I can't count the number of times my wife and business associates have scolded me for making more than 7 figures and have had to scale back to 6 figures to 'fit in' with the normal earners so not to make anyone feel any remorse.... Go figure.... Who needs to make it in the world... who wants to be a Bill Gates, Warren Buffet, Elon Musk, or any hard working self made billionaire? uke


----------



## SloopJonB (Jun 6, 2011)

Gittarman - you have become extremely repetitious with the use of the word envy. In order to keep your posts from being even more boring, here are a few alternatives you might consider using - just for some variety.

*Synonyms for envious:
*
distrustful 
greedy 
suspicious 
watchful 
appetent 
aspiring
begrudging 
coveting 
covetous 
craving 
desiring 
desirous


----------



## capta (Jun 27, 2011)

guitarguy56 said:


> Then why post the photo and comment about this person's yacht? Unless Envy? :wink


Are you seriously suggesting that I am lying and that I am truly envious of this person's terrible taste and money?
Really?
Well Merry Christmas to you, too.


----------



## hpeer (May 14, 2005)

Beauty and ugly are subjective measures. It has nothing to do with envy. 

I've been working part time for 10 years because I valued my time more than the money. I sure don't envy those "hard working" chaps their lifestyle.

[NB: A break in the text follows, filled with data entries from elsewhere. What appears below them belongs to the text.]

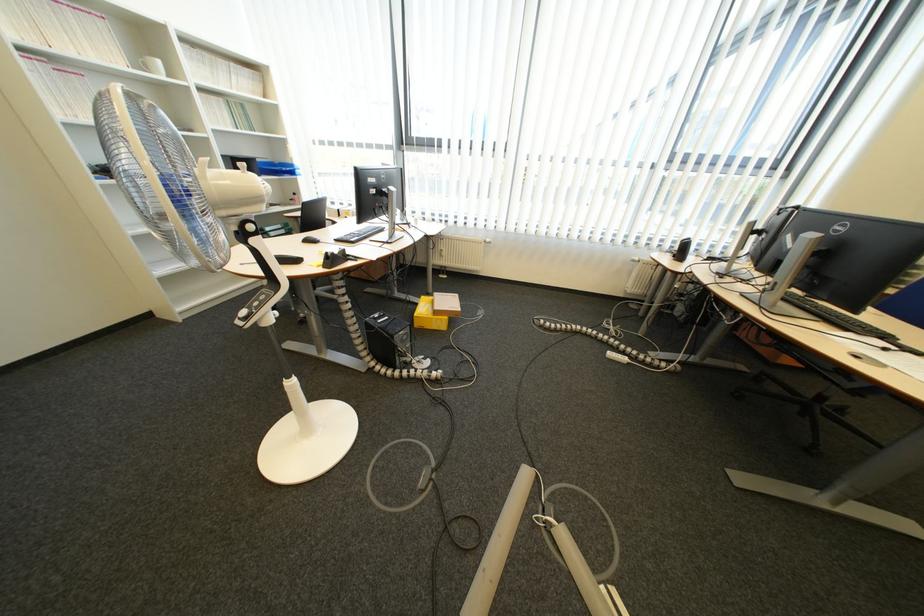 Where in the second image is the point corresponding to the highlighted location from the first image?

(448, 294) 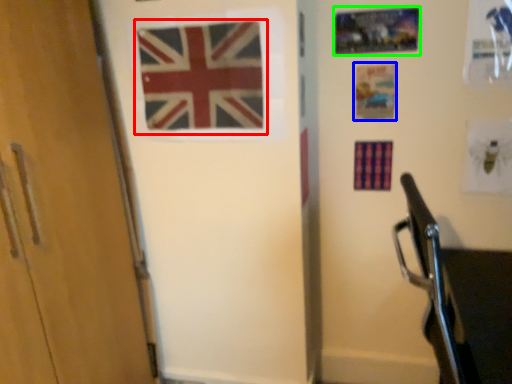 Question: Which object is the closest to the flag (highlighted by a red box)? Choose among these: postcard (highlighted by a blue box) or postcard (highlighted by a green box).

Choices:
 (A) postcard
 (B) postcard

Answer: (B) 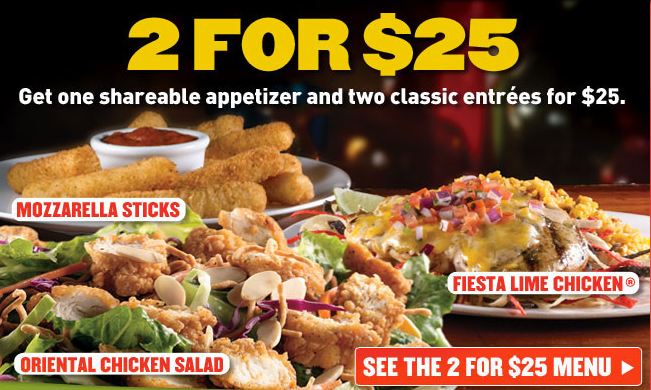 Image resolution: width=651 pixels, height=390 pixels. I want to click on table, so click(622, 200). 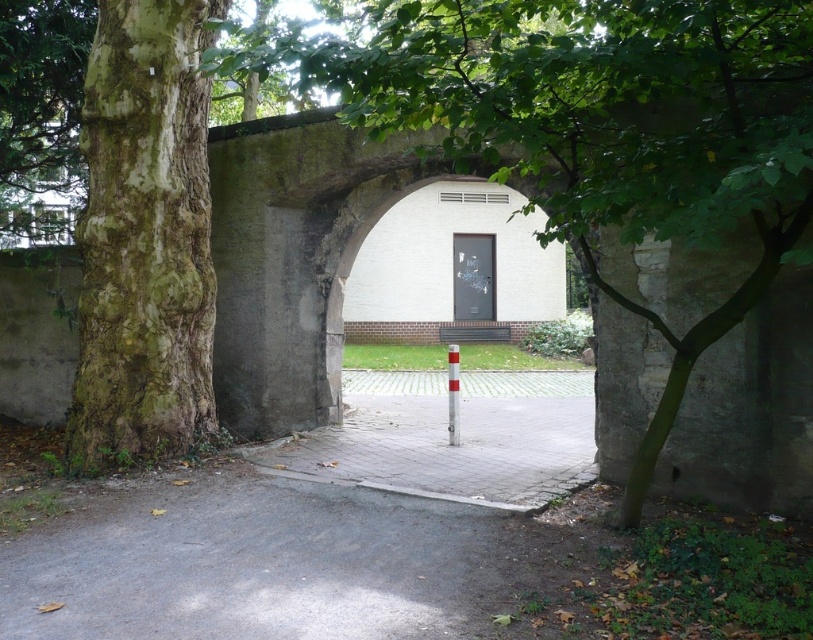 Between green mossy bark tree at left and paved stone alley at center, which one has less height?

With less height is paved stone alley at center.

Which is more to the right, green mossy bark tree at left or paved stone alley at center?

paved stone alley at center is more to the right.

Image resolution: width=813 pixels, height=640 pixels. I want to click on green mossy bark tree at left, so click(x=144, y=236).

Where is `green mossy bark tree at left`? The image size is (813, 640). green mossy bark tree at left is located at coordinates [x=144, y=236].

Does green leafy tree at center have a larger size compared to green mossy bark tree at left?

Indeed, green leafy tree at center has a larger size compared to green mossy bark tree at left.

Between green leafy tree at center and green mossy bark tree at left, which one is positioned lower?

green leafy tree at center is lower down.

In the scene shown: Who is more forward, (655,84) or (140,253)?

Positioned in front is point (655,84).

The image size is (813, 640). What are the coordinates of `green leafy tree at center` in the screenshot? It's located at (598, 129).

Which is behind, point (446, 451) or point (457, 440)?

Positioned behind is point (457, 440).

Does paved stone alley at center appear under white glossy pole at center?

Yes, paved stone alley at center is below white glossy pole at center.

Identify the location of paved stone alley at center. Image resolution: width=813 pixels, height=640 pixels. (446, 449). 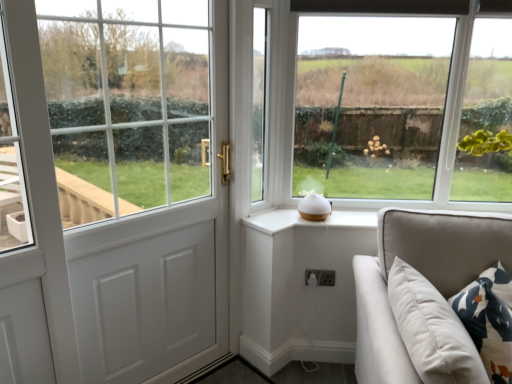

I don't want any boat I can't single hand with all electrics dead. I don't envy being reliant upon electrics nor do I want to have crew beyond my Wife.

That boat, for me fails on all accounts. It's nothing I would want, other than to sell it and do something else with the proceeds.

It's clearly a case of conspicuous consumption, something that goes against my grain, rubs me wrong.

Envinous? Of what? 

That "boat" is just plain pimpled, dimpled butt ugly.


----------



## chrisncate (Jan 29, 2010)

If I had the money, I'd own that boat. I like the lines and I think it looks great. That thing looks cool.


----------



## XSrcing (Aug 22, 2015)

Imagine if every one had paint ball guns.


----------



## SloopJonB (Jun 6, 2011)

chrisncate said:


> If I had the money, I'd own that boat. I like the lines and I think it looks great. That thing looks cool.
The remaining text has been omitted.